Seemingly every conversation I encounter anymore surrounds the high cost of maintenance of something or high cost of replacement of another. We are stuck in what feels like an endless repair and replace schedule that has hijacked our aspirations, mandating we focus on preservation.

The last few weeks have been especially hard for the future planners in our community as conversations surrounding sewer installation in Devola, school maintenance or replacement, and increase costs for employees because of health care programming. We are an old community, both in physical assets, age of people, and ideas.

Taking this cold reality into consideration I have started to put together a list. I need lots of help though……..

In order to help our community better understand where it is, where we want to go, what has to be done, what needs to be done, and what we want, I am attempting to create a master list of county assets.

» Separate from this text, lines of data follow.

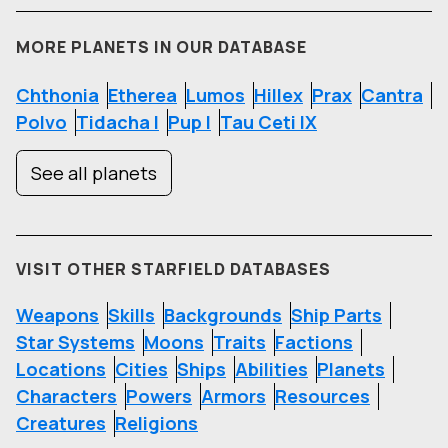
MORE PLANETS IN OUR DATABASE
Chthonia
Etherea
Lumos
Hillex
Prax
Cantra
Polvo
Tidacha I
Pup I
Tau Ceti IX
See all planets
VISIT OTHER STARFIELD DATABASES
Weapons
Skills
Backgrounds
Ship Parts
Star Systems
Moons
Traits
Factions
Locations
Cities
Ships
Abilities
Planets
Characters
Powers
Armors
Resources
Creatures
Religions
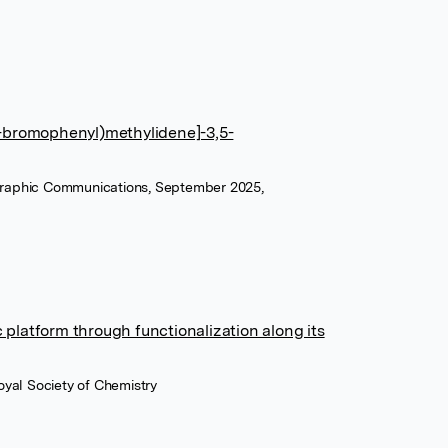
[(2-bromophenyl)methylidene]-3,5-
ographic Communications, September 2025,
c platform through functionalization along its
yal Society of Chemistry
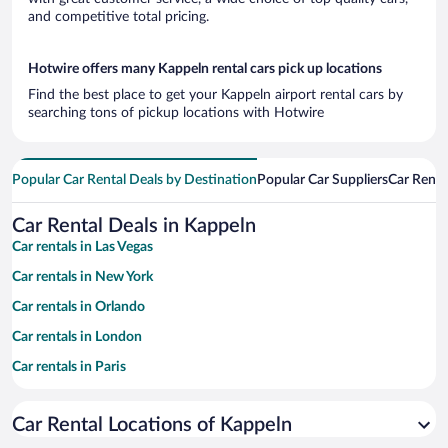
and competitive total pricing.
Hotwire offers many Kappeln rental cars pick up locations
Find the best place to get your Kappeln airport rental cars by
searching tons of pickup locations with Hotwire
Popular Car Rental Deals by Destination
Popular Car Suppliers
Car Renta
Car Rental Deals in Kappeln
Car rentals in Las Vegas
Car rentals in New York
Car rentals in Orlando
Car rentals in London
Car rentals in Paris
Car rentals in Cancun
Car Rental Locations of Kappeln
Car rentals in Miami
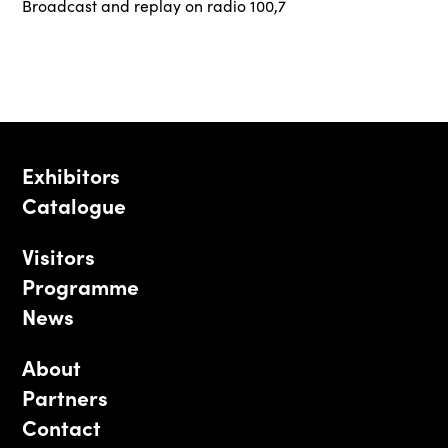
Broadcast and replay on radio 100,7
Exhibitors
Catalogue
Visitors
Programme
News
About
Partners
Contact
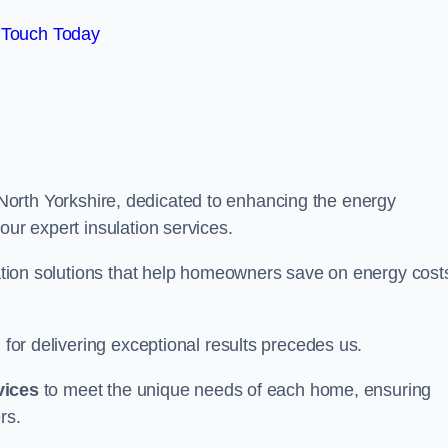
 Touch Today
North Yorkshire, dedicated to enhancing the energy
our expert insulation services.
ulation solutions that help homeowners save on energy cost
 for delivering exceptional results precedes us.
vices
to meet the unique needs of each home, ensuring
rs.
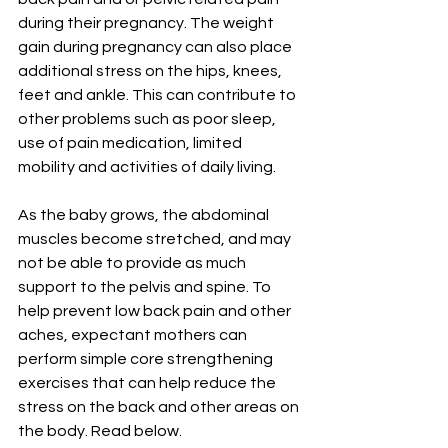
during their pregnancy. The weight 
gain during pregnancy can also place 
additional stress on the hips, knees, 
feet and ankle. This can contribute to 
other problems such as poor sleep, 
use of pain medication, limited 
mobility and activities of daily living.
As the baby grows, the abdominal 
muscles become stretched, and may 
not be able to provide as much 
support to the pelvis and spine. To 
help prevent low back pain and other 
aches, expectant mothers can 
perform simple core strengthening 
exercises that can help reduce the 
stress on the back and other areas on 
the body. Read below. 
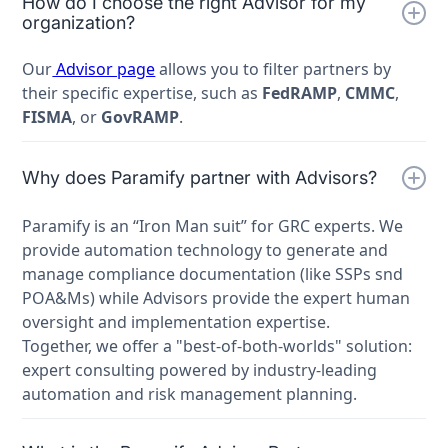
How do I choose the right Advisor for my
organization?
Our
Advisor page
allows you to filter partners by
their specific expertise, such as
FedRAMP
,
CMMC
,
FISMA
, or
GovRAMP
.
Why does Paramify partner with Advisors?
Paramify is an “Iron Man suit” for GRC experts. We
provide automation technology to generate and
manage compliance documentation (like SSPs snd
POA&Ms) while Advisors provide the expert human
oversight and implementation expertise.
Together, we offer a "best-of-both-worlds" solution:
expert consulting powered by industry-leading
automation and risk management planning.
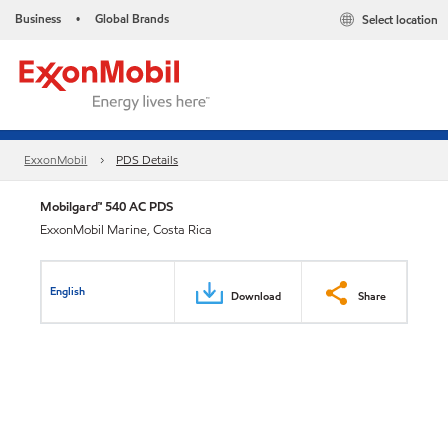
Business
Global Brands
Select location
•
ExxonMobil
PDS Details
Mobilgard™ 540 AC PDS
ExxonMobil Marine, Costa Rica
English
Download
Share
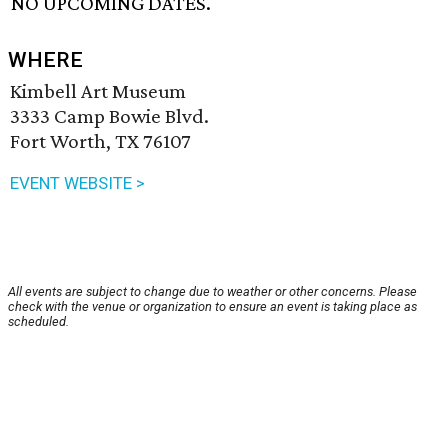
NO UPCOMING DATES.
WHERE
Kimbell Art Museum
3333 Camp Bowie Blvd.
Fort Worth, TX 76107
EVENT WEBSITE >
All events are subject to change due to weather or other concerns. Please
check with the venue or organization to ensure an event is taking place as
scheduled.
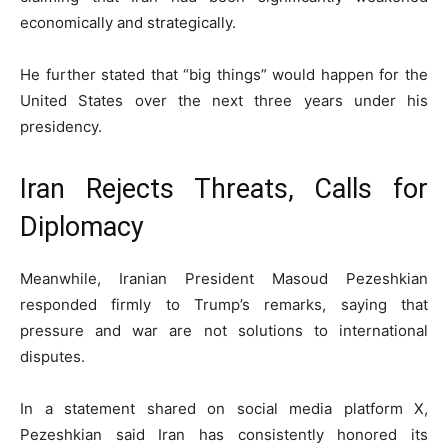
economically and strategically.
He further stated that “big things” would happen for the
United States over the next three years under his
presidency.
Iran Rejects Threats, Calls for
Diplomacy
Meanwhile, Iranian President
Masoud Pezeshkian
responded firmly to Trump’s remarks, saying that
pressure and war are not solutions to international
disputes.
In a statement shared on social media platform X,
Pezeshkian said Iran has consistently honored its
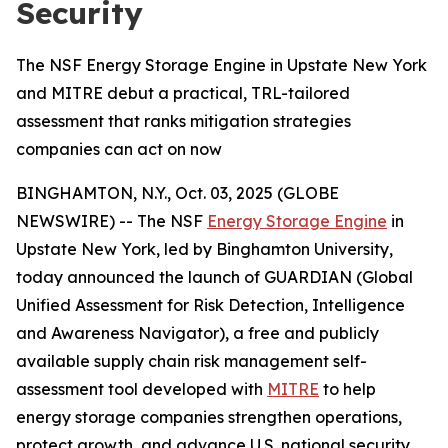
Security
The NSF Energy Storage Engine in Upstate New York
and MITRE debut a practical, TRL-tailored
assessment that ranks mitigation strategies
companies can act on now
BINGHAMTON, N.Y., Oct. 03, 2025 (GLOBE
NEWSWIRE) -- The NSF
Energy Storage Engine
in
Upstate New York, led by Binghamton University,
today announced the launch of GUARDIAN (Global
Unified Assessment for Risk Detection, Intelligence
and Awareness Navigator), a free and publicly
available supply chain risk management self-
assessment tool developed with
MITRE
to help
energy storage companies strengthen operations,
protect growth, and advance U.S. national security.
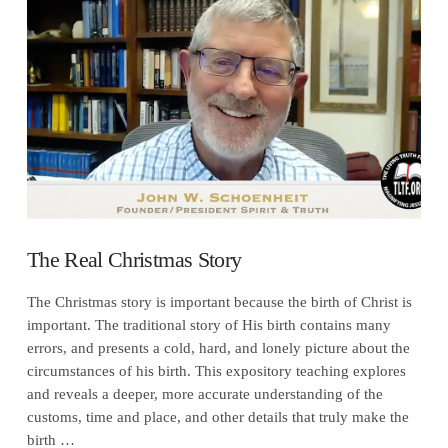
VIEW POST
The Real Christmas Story
The Christmas story is important because the birth of Christ is
important. The traditional story of His birth contains many
errors, and presents a cold, hard, and lonely picture about the
circumstances of his birth. This expository teaching explores
and reveals a deeper, more accurate understanding of the
customs, time and place, and other details that truly make the
birth …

This list will include public structures (town halls, school buildings, garages, etc.), public utility lines (city and county systems and years of install and maintenance with detail by section, and fleet vehicles (although fleet vehicles much less so).

This list will categorically list:

  • the items by age (starting oldest first)
  • items that the state has control to mandate replacement of
  • items that already part of a master replacement/repair schedule

Our entire community needs to know the age of the things we use, and needs to know what is due for repair, replacement, or complete obsolesce. We have many dreamers in our midst, myself included, and when we have failed to maintain our current, we lose the ability to dream. I fear we are at that point in may ways, and it is my hope that having a schedule and plan codified that involves our community assets, we can plan for needed repairs (an not have $20 million dollar projects foisted upon us by state mandate) and most importantly provide framing for those of us who want to dream of new and better things.

We have to be able to hold each responsibility in hand because focusing only on either, gets us nowhere. We need to plan for repair and replace, but also for the future that we most certainly want for ourselves and for future generations.